1. Reality vs. Fantasy. Healthy relationships are based in reality. Each person is aware of his own strengths and weaknesses. Unhealthy relationships, by contrast, are based on fantasy. What could be or should be replaces what is.
2. Dependency vs Inter-dependent. In a healthy relationship, each person finds joy in sharing in the other person’s growth, in playing a role in “completing” the other. In an unhealthy relationship the focus is on completing oneself. This selfish dynamic is at the heart of codependency. Too many people fling half a person into a relationship, expecting that it will be completed by the other. It never works. No one can ever meet such expectations.
3. Friendship vs. Isolation. A healthy relationship can be described as two good friends becoming better friends. The strongest and most successful relationships – even the most passionate and romantic marriages – have this kind of true friendship at the base. Where this base of true friendship is absent, the relationship is shallow and susceptible to being marked by victimization.
4. Giving vs. Expecting to Receive. The joy of giving to another for the sole purpose of love feels so inwardly gratifying. So few individuals really experience this type of joy.

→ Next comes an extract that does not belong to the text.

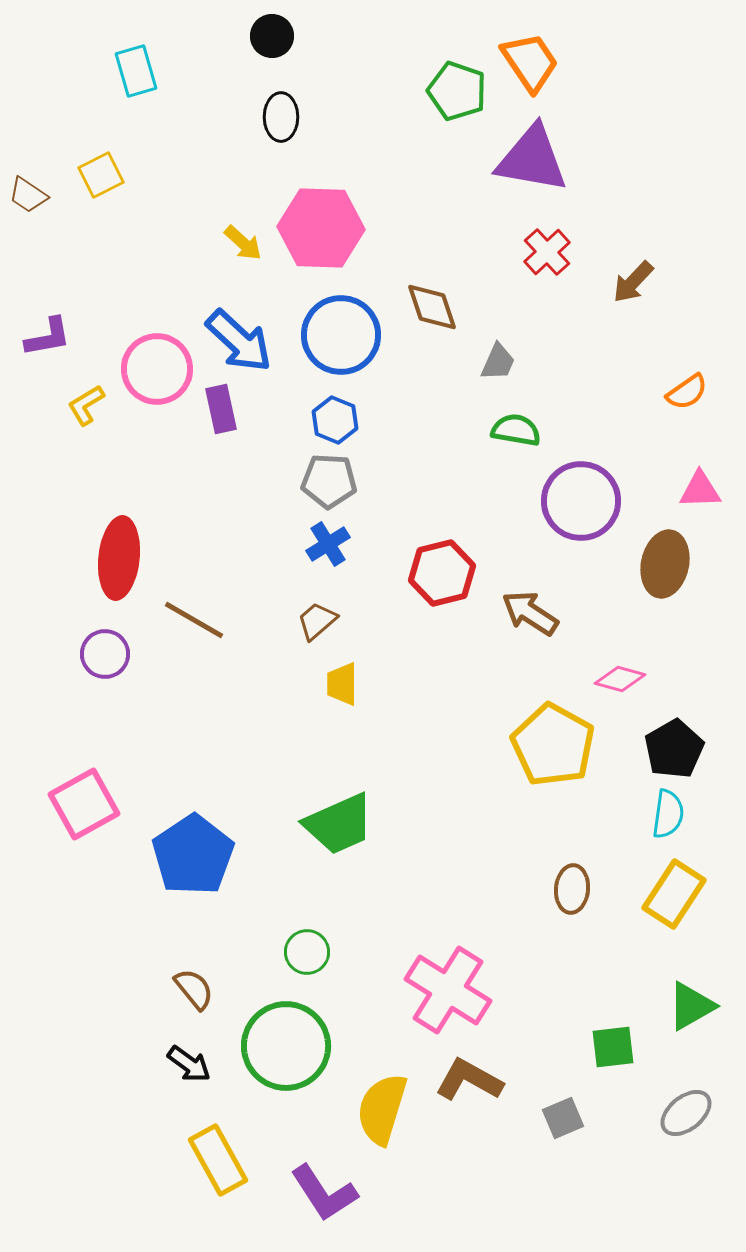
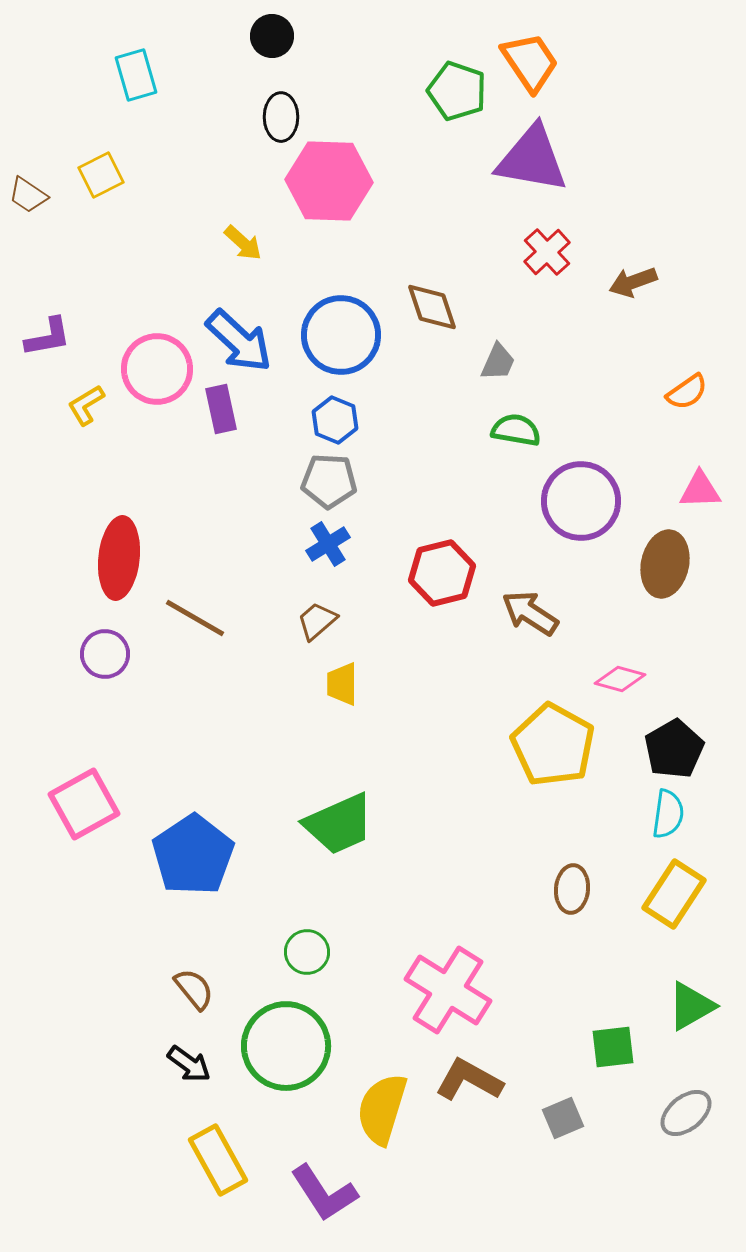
cyan rectangle at (136, 71): moved 4 px down
pink hexagon at (321, 228): moved 8 px right, 47 px up
brown arrow at (633, 282): rotated 27 degrees clockwise
brown line at (194, 620): moved 1 px right, 2 px up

When we expect the other person to give first before we make changes, we are then moving into a codependent relationship. Starting from within and becoming the person we desire to be will help attract the true joy of life.

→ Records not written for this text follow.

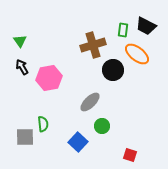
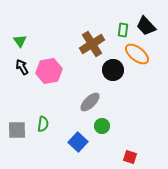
black trapezoid: rotated 20 degrees clockwise
brown cross: moved 1 px left, 1 px up; rotated 15 degrees counterclockwise
pink hexagon: moved 7 px up
green semicircle: rotated 14 degrees clockwise
gray square: moved 8 px left, 7 px up
red square: moved 2 px down
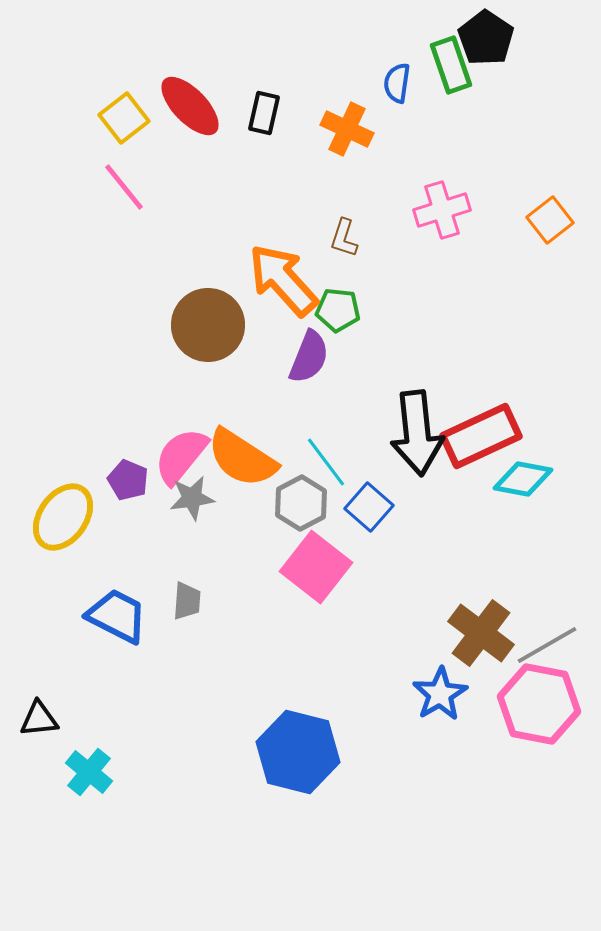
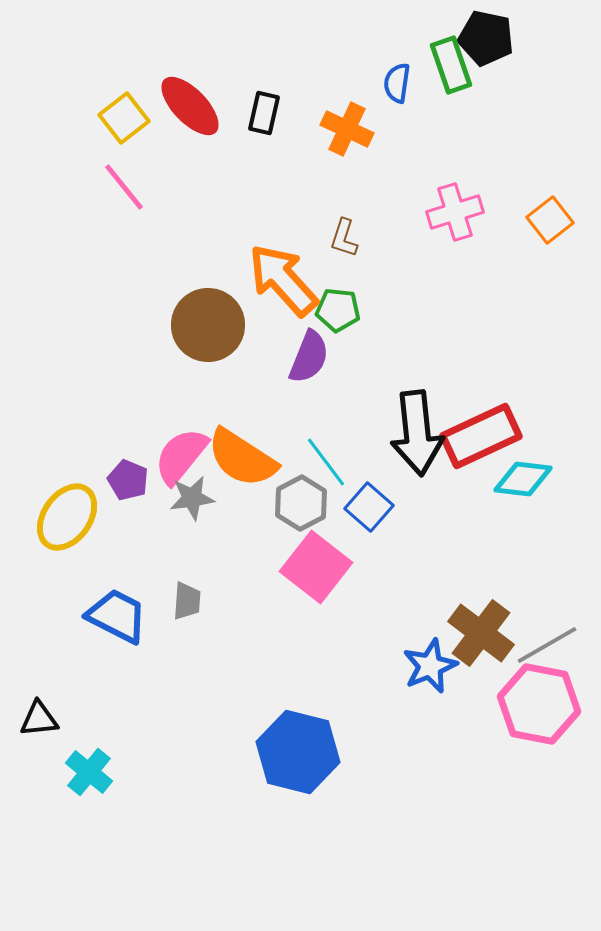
black pentagon: rotated 22 degrees counterclockwise
pink cross: moved 13 px right, 2 px down
cyan diamond: rotated 4 degrees counterclockwise
yellow ellipse: moved 4 px right
blue star: moved 10 px left, 28 px up; rotated 8 degrees clockwise
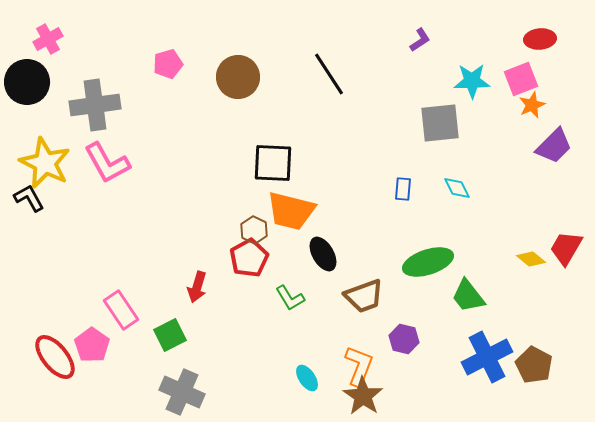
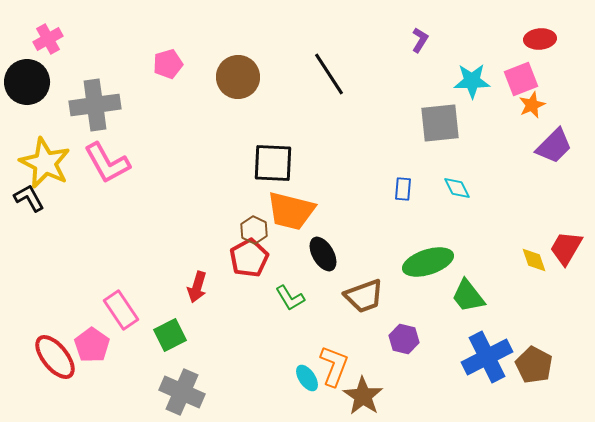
purple L-shape at (420, 40): rotated 25 degrees counterclockwise
yellow diamond at (531, 259): moved 3 px right, 1 px down; rotated 32 degrees clockwise
orange L-shape at (359, 366): moved 25 px left
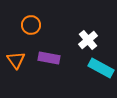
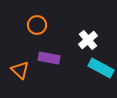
orange circle: moved 6 px right
orange triangle: moved 4 px right, 10 px down; rotated 12 degrees counterclockwise
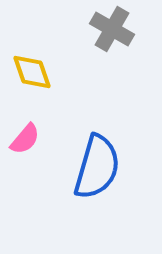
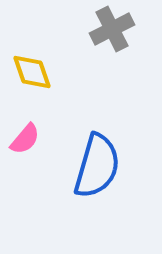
gray cross: rotated 33 degrees clockwise
blue semicircle: moved 1 px up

5. Forgiveness vs. Resentment. Forgiveness is a beautiful gift between two people. A relationship flourishes when we are willing to forgive past hurts and disappointments. Out of love, partners take the hurt and disappointment of the past and burn it up in the flames of forgiveness. We free ourselves to begin again. To learn from the past and make the future even greater.
6. Security vs. Fear. We provide a safe environment for each person to feel safe to express self and become vulnerable. Often people come from such insecure childhoods they do not know how to create this type of relationship. When we truly love one another, then there is no fear. Perfect love eliminates fear. *When we shift from trying to use others to satisfy our security needs to trying to meet the security needs of others, we find ourselves in a new dimension. We are focusing on their needs, not ours. We become more loving externally on the other and totally selfless. That is the kind of love that drives out fear and provides genuine security.

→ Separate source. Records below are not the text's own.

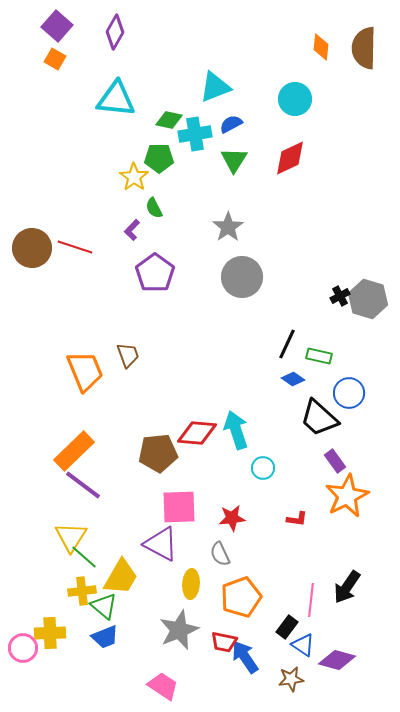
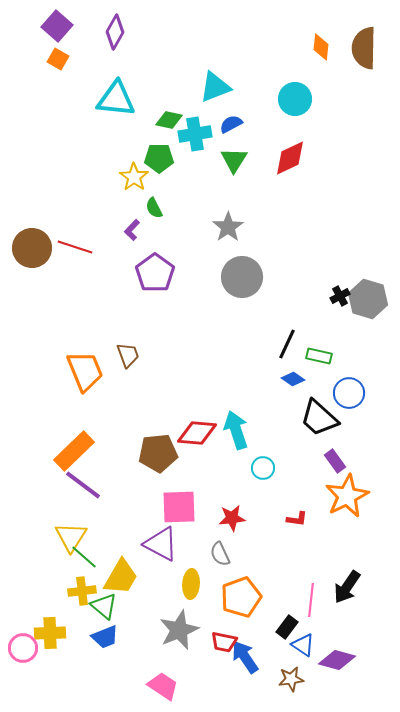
orange square at (55, 59): moved 3 px right
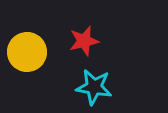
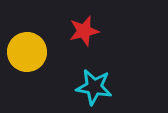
red star: moved 10 px up
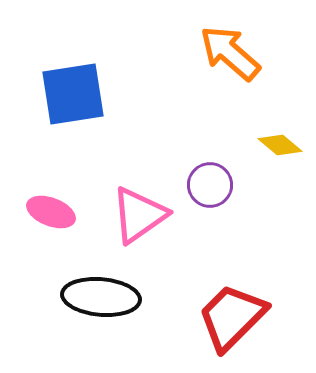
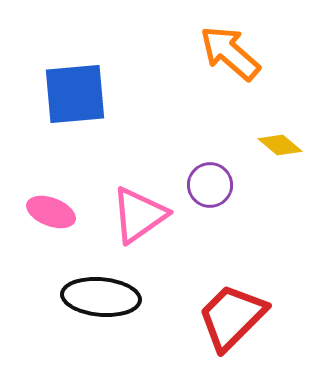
blue square: moved 2 px right; rotated 4 degrees clockwise
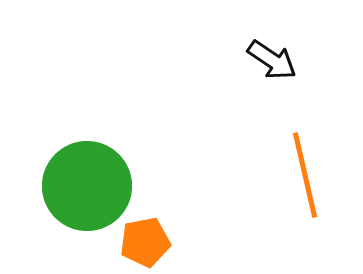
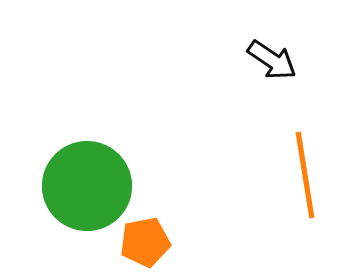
orange line: rotated 4 degrees clockwise
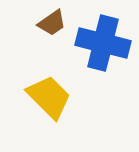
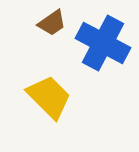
blue cross: rotated 14 degrees clockwise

7. Vulnerability vs. Defensiveness. In a secure environment, a person is free to open up and be vulnerable. It is wonderful to feel safe to make mistakes and know that understanding and forgiveness is available. Building our self-awareness to feel safe within and provide it without is the greatest tool for healthy relationships.
8. Honesty vs. Deception. There is no way to build a lasting, healthy relationship on a foundation of dishonesty or secrecy. True honesty must be at the core of a relationship; there is no substitution. We must be true to ourselves and therefore true to others to be genuinely happy.